Wednesday, November 16, 2016

P v. Mendoza (2nd Dist, Div.6) Granting a PC 1170.18 Petition Confers The Right To Resentence on any Component of an Aggregate Term

(A parenthetical to the title would read: appellate court recognizes the right of insecure and cynical trial judges to indulge in schadenfreude to assuage their disappointment at having their power curtailed.)

Prior to 2014, Mr. Mendoza was sentenced on two felony cases.  In the first case, the principal sentence, he was effectively sentenced to 7 years, 8 months.  The first case had three counts.  On count one, the sentence was 32 months plus a five year enhancement.  The sentences on counts two and three were 4 years, 8 months each count, to run concurrent.

In case number two, the subordinate sentence, the court imposed 16 months on the sole count, to run consecutive to case number one.  The total effective sentence was nine years.  

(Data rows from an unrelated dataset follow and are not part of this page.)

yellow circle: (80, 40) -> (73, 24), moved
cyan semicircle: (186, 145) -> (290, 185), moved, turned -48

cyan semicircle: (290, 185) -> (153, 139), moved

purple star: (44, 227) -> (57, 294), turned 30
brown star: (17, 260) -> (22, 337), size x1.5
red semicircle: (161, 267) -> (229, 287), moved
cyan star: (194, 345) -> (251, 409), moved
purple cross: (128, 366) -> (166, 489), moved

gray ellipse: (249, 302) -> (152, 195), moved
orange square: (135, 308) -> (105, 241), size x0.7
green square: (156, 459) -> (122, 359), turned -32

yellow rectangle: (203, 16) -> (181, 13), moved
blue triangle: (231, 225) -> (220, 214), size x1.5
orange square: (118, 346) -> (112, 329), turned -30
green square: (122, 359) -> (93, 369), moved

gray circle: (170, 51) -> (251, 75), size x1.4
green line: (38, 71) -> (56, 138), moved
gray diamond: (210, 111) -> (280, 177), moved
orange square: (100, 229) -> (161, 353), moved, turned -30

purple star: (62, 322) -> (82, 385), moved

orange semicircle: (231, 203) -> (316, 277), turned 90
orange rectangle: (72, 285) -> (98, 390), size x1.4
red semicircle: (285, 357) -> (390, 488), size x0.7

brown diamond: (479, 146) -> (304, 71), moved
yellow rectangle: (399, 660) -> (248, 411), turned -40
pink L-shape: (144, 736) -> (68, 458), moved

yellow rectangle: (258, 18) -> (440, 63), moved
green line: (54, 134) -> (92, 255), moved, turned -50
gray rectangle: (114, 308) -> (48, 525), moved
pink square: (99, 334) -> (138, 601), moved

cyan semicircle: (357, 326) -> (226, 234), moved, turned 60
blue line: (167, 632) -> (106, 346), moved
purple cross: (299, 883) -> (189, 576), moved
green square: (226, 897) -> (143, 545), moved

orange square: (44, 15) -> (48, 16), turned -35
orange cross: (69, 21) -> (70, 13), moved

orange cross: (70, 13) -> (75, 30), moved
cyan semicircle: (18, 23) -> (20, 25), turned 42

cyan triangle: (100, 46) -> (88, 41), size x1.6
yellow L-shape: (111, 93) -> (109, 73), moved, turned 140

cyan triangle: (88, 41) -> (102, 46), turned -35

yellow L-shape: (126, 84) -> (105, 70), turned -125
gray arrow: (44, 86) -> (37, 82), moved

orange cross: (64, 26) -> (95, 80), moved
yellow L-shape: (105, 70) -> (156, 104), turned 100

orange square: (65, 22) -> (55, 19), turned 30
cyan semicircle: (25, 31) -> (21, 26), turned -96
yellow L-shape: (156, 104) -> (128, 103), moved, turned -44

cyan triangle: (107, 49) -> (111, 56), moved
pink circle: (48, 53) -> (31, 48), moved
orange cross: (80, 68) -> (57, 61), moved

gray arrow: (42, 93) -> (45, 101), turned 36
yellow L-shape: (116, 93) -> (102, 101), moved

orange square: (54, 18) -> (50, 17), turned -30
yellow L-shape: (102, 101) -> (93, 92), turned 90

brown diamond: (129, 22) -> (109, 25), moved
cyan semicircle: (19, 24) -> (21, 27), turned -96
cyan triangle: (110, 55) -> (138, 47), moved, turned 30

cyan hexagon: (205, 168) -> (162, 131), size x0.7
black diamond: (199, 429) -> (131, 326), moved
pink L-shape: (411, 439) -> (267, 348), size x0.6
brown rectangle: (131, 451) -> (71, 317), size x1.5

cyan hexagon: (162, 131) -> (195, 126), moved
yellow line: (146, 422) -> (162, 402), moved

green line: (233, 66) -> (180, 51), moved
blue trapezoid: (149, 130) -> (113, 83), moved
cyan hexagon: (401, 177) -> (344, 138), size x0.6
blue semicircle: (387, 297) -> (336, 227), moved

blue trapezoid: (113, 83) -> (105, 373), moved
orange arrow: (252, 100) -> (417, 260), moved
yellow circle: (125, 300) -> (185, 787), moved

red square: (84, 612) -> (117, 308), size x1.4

Four years on, the trial court granted Mendoza's petition under PC 1170.18 to reduce his conviction in case number two to a misdemeanor, with a maximum sentence of 12 months.  The effect was to reduce Mendoza's sentence from 9 years to 8 years, 8 months.  However, this reduction offended the trial judge.  So she resentenced Mendoza on case number one, increasing the sentence from 7 years 8 months to 9 years (meaning the total new sentence was 10 years).  Mendoza appeals.

The Second District affirms the ability of the trial court to resentence Mendoza on the primary sentence, despite it being unaffected by the PC 1170.18 petition (though it does reduce the effective sentence back to nine years).  The reasoning provides no succor to the intellectually hungry reader.  The sole justification is a citation to a banal aphorism contained within a decision of the same district on a different issue.  The true legal issue is by what mechanism a trial court regains jurisdiction over a case unaffected by a 1170.18 petition.  The reader will have to wait for a more capable panel (or court) to answer this question.

The real motivation behind all this nonsense is the insecurity that government job-holders feel when power, which they've acquired via fiat rather than individual merit, is curtailed (by fiat).  The trial judge here is one Patricia Murphy.  I have never appeared in Ventura's superior court, nor do I know anything about the Honorable Judge Murphy, but if I had to guess, I'd say she is a former prosecutor who ascended to the bench via a political appointment (likely by a Republican governor).